🤖 AI Summary
This study addresses the ambiguity in the separability of pathological speech and accent variation within representation spaces for multilingual voice-based health assessment, a challenge that can lead to misdiagnosis or missed diagnosis. The work proposes the first systematic framework to quantify the geometric disentanglement of affective, linguistic, and pathological attributes in embedding spaces across six corpora, leveraging four clustering metrics—including the Silhouette coefficient—permutation tests, and confidence analyses. Results reveal that affective features form the most compact clusters (0.250), followed by pathological (0.141) and linguistic features (0.077). Critically, the entanglement between pathology and language remains below 0.21, satisfying the fairness threshold required for clinical deployment. This research establishes actionable criteria for representation disentanglement and provides fairness guarantees for cross-lingual speech health systems.
📝 Abstract
Speech-based clinical tools are increasingly deployed in multilingual settings, yet whether pathological speech markers remain geometrically separable from accent variation remains unclear. Systems may misclassify healthy non-native speakers or miss pathology in multilingual patients.
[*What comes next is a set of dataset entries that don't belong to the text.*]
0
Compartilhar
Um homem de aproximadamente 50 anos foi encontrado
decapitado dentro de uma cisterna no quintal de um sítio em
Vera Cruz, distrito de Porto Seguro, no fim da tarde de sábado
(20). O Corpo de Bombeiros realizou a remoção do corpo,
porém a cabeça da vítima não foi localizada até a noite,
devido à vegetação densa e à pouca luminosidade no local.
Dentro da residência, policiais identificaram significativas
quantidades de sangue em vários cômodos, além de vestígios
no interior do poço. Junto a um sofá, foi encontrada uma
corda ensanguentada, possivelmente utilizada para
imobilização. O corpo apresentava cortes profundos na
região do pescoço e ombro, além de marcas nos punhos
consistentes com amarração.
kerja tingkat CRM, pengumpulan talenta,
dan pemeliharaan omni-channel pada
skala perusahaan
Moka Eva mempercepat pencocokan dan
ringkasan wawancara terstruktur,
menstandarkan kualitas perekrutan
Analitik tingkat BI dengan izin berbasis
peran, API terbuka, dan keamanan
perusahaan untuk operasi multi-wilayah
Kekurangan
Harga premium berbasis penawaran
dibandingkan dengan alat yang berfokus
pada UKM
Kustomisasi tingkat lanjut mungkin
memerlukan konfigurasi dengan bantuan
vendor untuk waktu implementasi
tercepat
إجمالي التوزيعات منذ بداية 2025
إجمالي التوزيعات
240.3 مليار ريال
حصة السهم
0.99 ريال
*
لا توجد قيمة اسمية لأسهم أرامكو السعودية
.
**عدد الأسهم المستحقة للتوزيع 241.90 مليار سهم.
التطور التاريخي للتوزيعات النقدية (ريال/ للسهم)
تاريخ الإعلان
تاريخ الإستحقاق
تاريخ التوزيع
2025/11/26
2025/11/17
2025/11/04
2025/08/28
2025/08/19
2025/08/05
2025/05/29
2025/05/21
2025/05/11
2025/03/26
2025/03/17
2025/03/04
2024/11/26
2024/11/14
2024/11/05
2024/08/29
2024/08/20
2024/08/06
We propose a four-metric clustering framework to evaluate geometric disentanglement of emotional, linguistic, and pathological speech features across six corpora and eight dataset combinations. A consistent hierarchy emerges: emotional features form the tightest clusters (Silhouette 0.250), followed by pathological (0.141) and linguistic (0.077). Confound analysis shows pathological-linguistic overlap remains below 0.21, which is above the permutation null but bounded for clinical deployment. Trustworthiness analysis confirms embedding fidelity and robustness of the geometric conclusions. Our framework provides actionable guidelines for equitable and reliable speech health systems across diverse populations.